Your assignment: If a line of the records contains the word "selected", list it.

Entries shown:
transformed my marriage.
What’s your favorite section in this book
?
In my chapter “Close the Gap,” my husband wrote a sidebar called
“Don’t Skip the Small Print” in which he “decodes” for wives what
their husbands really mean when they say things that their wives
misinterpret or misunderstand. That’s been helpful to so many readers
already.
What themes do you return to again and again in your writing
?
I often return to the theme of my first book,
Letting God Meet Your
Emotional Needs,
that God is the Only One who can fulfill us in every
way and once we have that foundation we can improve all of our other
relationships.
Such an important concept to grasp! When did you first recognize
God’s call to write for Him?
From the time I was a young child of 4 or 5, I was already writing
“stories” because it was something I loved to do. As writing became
...
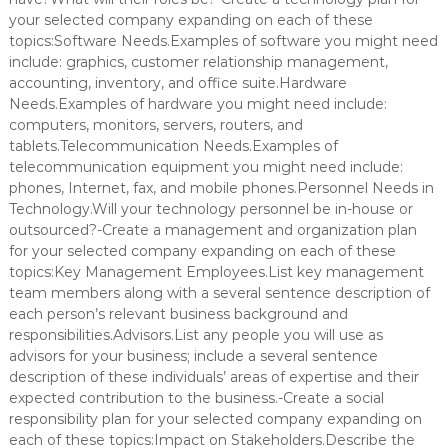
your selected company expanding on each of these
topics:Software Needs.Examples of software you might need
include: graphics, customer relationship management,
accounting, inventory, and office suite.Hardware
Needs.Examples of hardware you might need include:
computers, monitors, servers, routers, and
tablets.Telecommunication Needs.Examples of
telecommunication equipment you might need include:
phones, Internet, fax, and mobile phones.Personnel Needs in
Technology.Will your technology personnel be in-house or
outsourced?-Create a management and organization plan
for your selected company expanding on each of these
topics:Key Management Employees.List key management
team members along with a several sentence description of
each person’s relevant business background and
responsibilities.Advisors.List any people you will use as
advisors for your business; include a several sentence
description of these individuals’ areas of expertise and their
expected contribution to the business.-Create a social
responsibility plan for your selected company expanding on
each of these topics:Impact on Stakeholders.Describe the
...
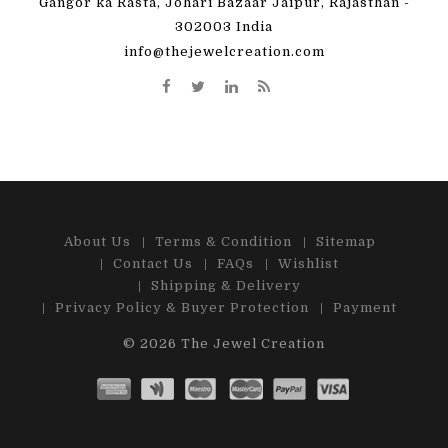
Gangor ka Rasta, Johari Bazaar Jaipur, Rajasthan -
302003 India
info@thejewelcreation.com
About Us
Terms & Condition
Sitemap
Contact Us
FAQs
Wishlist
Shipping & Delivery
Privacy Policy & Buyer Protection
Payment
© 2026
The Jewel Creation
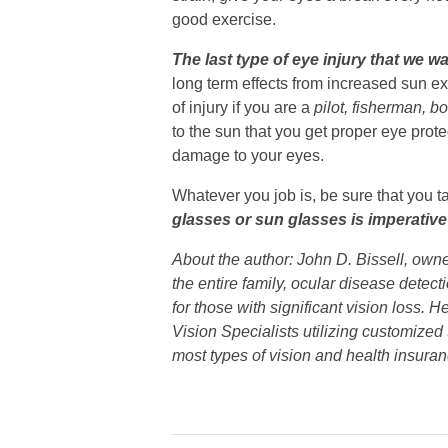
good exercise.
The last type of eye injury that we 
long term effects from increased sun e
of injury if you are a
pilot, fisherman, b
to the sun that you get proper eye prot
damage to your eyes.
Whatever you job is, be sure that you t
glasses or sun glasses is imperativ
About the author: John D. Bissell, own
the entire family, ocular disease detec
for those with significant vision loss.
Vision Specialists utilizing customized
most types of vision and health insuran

Completed exercise:
your selected company expanding on each of these
for your selected company expanding on each of these
responsibility plan for your selected company expanding on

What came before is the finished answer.